Additionally, we have the support and the ardent alliance of another strong team of diplomats, namely the Cyprus High Commission.

What is more, since 1944 we established a plethora of commerce and industry chambers, multiple collective entities supposedly to represent collectively the Greek Communities and its leaders; we temporarily founded and raised collective bodies with grandiose designations, such as Australian Hellenic Council, Council of Hellenes, United Hellenic Alliance.

Moreover, we established chairs, lectureships, departments at eleven Australian Universities; we founded nine bilingual schools across Australia where we had the opportunity to teach and preserve studies related to our history and ethnic identity; we managed to build a robust corpus of Greek legal personalities excelling in the judicial system; we forged nationally and international strong cohorts of prominent scholars, journalists, writers, artists and world-acclaimed actors and cinema directors.

Finally, Australia’s Greeks are the most adaptable settlers, possessing the highest citizenship rate in Australia amongst all other ethnic communities.

Yet, in 2023 have we utilised any of the above resources and socio-economic axioms to benefit our country over the bare minimum? Have we invested these credentials in advancing Hellenism in a systematic, well-organised, and consistent way? Had we ever designed as a group (forget about implementation) any ethnic, cultural sequencer, any socio-political driver, placing in a concrete fashion where we are and what do we wish to achieve now and in the future? Did we ever have any platform, any plan, or agenda?

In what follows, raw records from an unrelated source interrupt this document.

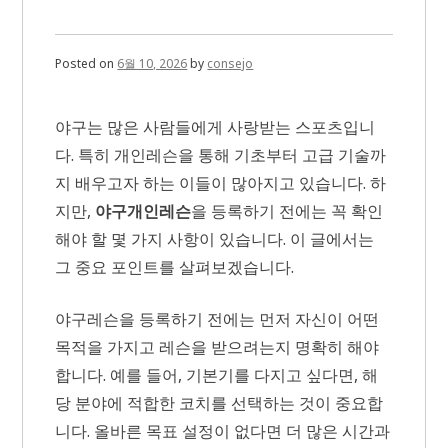
는
부
산
야
Posted on
6월 10, 2026
by
consejo
구
레
슨
야구는 많은 사람들에게 사랑받는 스포츠입니
다. 특히 개인레슨을 통해 기초부터 고급 기술까
지 배우고자 하는 이들이 많아지고 있습니다. 하
지만,
야구개인레슨
을 등록하기 전에는 꼭 확인
해야 할 몇 가지 사항이 있습니다. 이 글에서는
그 중요 포인트를 살펴보겠습니다.
야구레슨을 등록하기 전에는 먼저 자신이 어떤
목적을 가지고 레슨을 받으려는지 명확히 해야
합니다. 예를 들어, 기본기를 다지고 싶다면, 해
당 분야에 적합한 코치를 선택하는 것이 중요합
니다. 올바른 목표 설정이 없다면 더 많은 시간과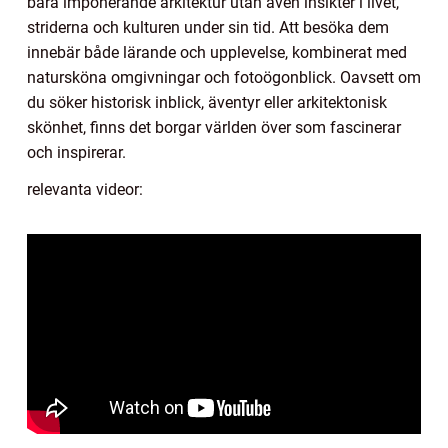
bara imponerande arkitektur utan även insikter i livet,
striderna och kulturen under sin tid. Att besöka dem
innebär både lärande och upplevelse, kombinerat med
natursköna omgivningar och fotoögonblick. Oavsett om
du söker historisk inblick, äventyr eller arkitektonisk
skönhet, finns det borgar världen över som fascinerar
och inspirerar.
relevanta videor: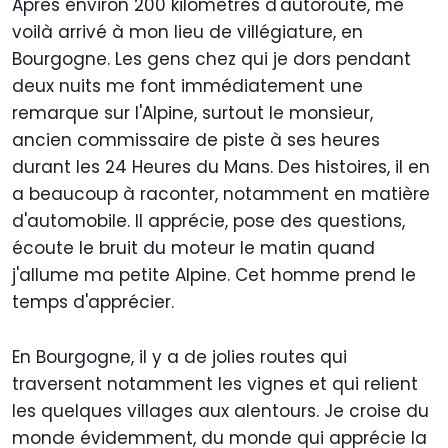
Après environ 200 kilomètres d'autoroute, me
voilà arrivé à mon lieu de villégiature, en
Bourgogne. Les gens chez qui je dors pendant
deux nuits me font immédiatement une
remarque sur l'Alpine, surtout le monsieur,
ancien commissaire de piste à ses heures
durant les 24 Heures du Mans. Des histoires, il en
a beaucoup à raconter, notamment en matière
d'automobile. Il apprécie, pose des questions,
écoute le bruit du moteur le matin quand
j'allume ma petite Alpine. Cet homme prend le
temps d'apprécier.
En Bourgogne, il y a de jolies routes qui
traversent notamment les vignes et qui relient
les quelques villages aux alentours. Je croise du
monde évidemment, du monde qui apprécie la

Is there any serious course of communication between the Hellenic Diaspora and the Metropolis? Had we ever organised any conference congress or even a colloquium to overview the current rubric of our internal affairs via-a-vis our bond, rapport, or even affiliation with the Grecian Greeks? When was the last time that we had a genuine appraisal of our “national issues” in Australia? Are we happy with the current idleness and indifference that had incapacitated our collective ability? Are we content with the mode, options, and settings of the currently disseminated leadership fashion? The existing exceptions of robust leadership shown in some cities of Australia, including Melbourne, are mainly related to persons and their keen passion in promoting Hellenism.

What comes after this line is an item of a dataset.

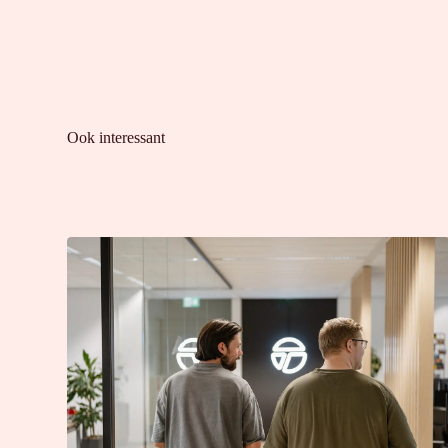
Ook interessant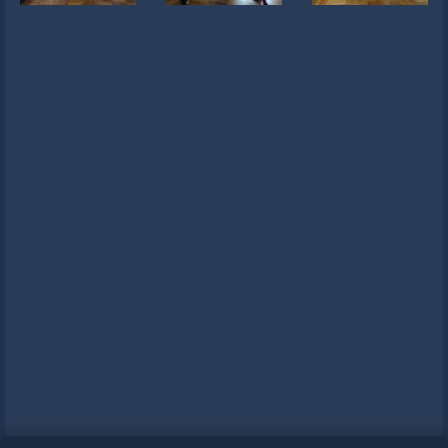
Newsletter
Liens
Contacts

The Australian Institute of Macedonian Studies should also be placed under scrutiny and accept the due portion of responsibility for this socio-cultural insolvency. At the same time, all and each one of our leaders must undertake his/her share and try to abort from the fallacy that we are well organised.

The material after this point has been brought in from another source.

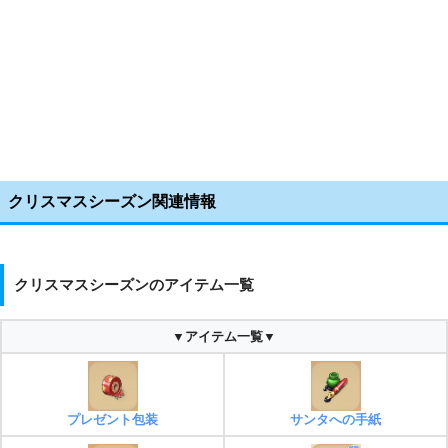
クリスマスシーズン関連情報
クリスマスシーズンのアイテム一覧
▼アイテム一覧▼
プレゼント包装
サンタへの手紙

It is time, to acknowledge the self-imposed constraints, to understand our congenial abilities, our potential as a persuasive and instrumental ethnic group and try to rejuvenate our human resources in posts of leadership and influence; it is appropriate to invigorate our aspirations, to revive the past aggressive attitude towards the maintenance and the dissemination of our culture. Our continuing apathy and dispiritedness if will be allowed to prevail in the years to come we shall lament not only the collapse of our ability to maintain our identity but also will lead to the eradication of all those significant achievements that past generation of Hellenes, with lesser ammunitions, manage to accomplish.

We need to display cohesive attitudes and utilize affectively every aspect of the communal strength; abandon the useless personal polemics; build open channels of communication between the different providers; clearly define the course of our endeavored aspirations; build strong and undisputed filters of co-ordination; engage people who have both social and know-how standard of displacement; set aside old prejudice and commence from ground zero, widening the objectives and ambitions.

The key word is “Hellenism”, and its relation to the development of the current world.